Identify Repeating Operations

Identify the loops, recursion, array traversals that repeat.

  • Primary operation: BFS dequeues each node once and scans all n possible neighbors (matrix row).
  • How many times: n nodes dequeued × n neighbor checks each = O(n²).
How Execution Grows With Input

As the number of nodes (n) grows, the work grows quadratically with n. Edges do not affect asymptotic time (full matrix rows scanned).

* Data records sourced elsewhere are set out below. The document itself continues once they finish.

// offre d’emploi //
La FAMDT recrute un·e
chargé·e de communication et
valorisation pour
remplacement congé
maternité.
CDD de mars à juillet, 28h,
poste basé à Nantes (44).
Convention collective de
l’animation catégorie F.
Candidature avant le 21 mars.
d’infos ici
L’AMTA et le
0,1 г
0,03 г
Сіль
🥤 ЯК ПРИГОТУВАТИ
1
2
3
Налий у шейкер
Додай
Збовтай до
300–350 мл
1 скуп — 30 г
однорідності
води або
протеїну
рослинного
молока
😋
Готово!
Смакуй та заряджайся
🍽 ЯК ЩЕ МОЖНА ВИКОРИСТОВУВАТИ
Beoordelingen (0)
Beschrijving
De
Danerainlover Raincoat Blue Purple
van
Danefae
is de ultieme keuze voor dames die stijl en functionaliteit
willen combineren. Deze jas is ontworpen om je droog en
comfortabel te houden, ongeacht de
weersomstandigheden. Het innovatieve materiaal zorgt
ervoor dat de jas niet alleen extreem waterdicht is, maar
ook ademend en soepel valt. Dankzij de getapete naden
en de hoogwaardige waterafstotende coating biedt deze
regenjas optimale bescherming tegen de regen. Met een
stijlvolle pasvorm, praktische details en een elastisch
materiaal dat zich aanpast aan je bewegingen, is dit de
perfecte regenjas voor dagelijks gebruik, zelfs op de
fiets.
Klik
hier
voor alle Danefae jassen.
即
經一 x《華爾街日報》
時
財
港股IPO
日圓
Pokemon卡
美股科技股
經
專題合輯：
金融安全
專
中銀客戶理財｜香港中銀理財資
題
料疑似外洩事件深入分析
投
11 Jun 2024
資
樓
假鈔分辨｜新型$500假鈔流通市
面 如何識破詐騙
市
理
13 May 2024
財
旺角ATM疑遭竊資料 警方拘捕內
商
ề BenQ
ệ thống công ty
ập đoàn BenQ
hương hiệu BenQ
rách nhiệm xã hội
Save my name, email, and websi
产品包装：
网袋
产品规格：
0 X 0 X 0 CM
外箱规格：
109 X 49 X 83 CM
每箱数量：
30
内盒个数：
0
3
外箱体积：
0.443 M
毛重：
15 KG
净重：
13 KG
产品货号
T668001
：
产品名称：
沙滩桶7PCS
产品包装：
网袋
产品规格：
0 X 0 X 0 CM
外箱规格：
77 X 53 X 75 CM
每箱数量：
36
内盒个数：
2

Input Size (n)Approx. Operations
10 nodesAbout 100 checks (n²)
100 nodesAbout 10,000 checks
1000 nodesAbout 1,000,000 checks

Pattern observation: The operations grow quadratically with the number of nodes.

Final Time Complexity

Time Complexity: O(n²)

This means the time needed grows roughly in proportion to n squared due to adjacency matrix neighbor scans.

Common Mistake

[X] Wrong: "The time depends only on the number of nodes like O(n), ignoring neighbor checks."

[OK] Correct: Each node's neighbor check scans the full row of n entries in the matrix.

Interview Connect

Understanding this time complexity helps you explain how graph algorithms scale, a key skill in many coding interviews.

Self-Check

"What if the graph is represented using adjacency lists instead of a matrix? How would the time complexity change?"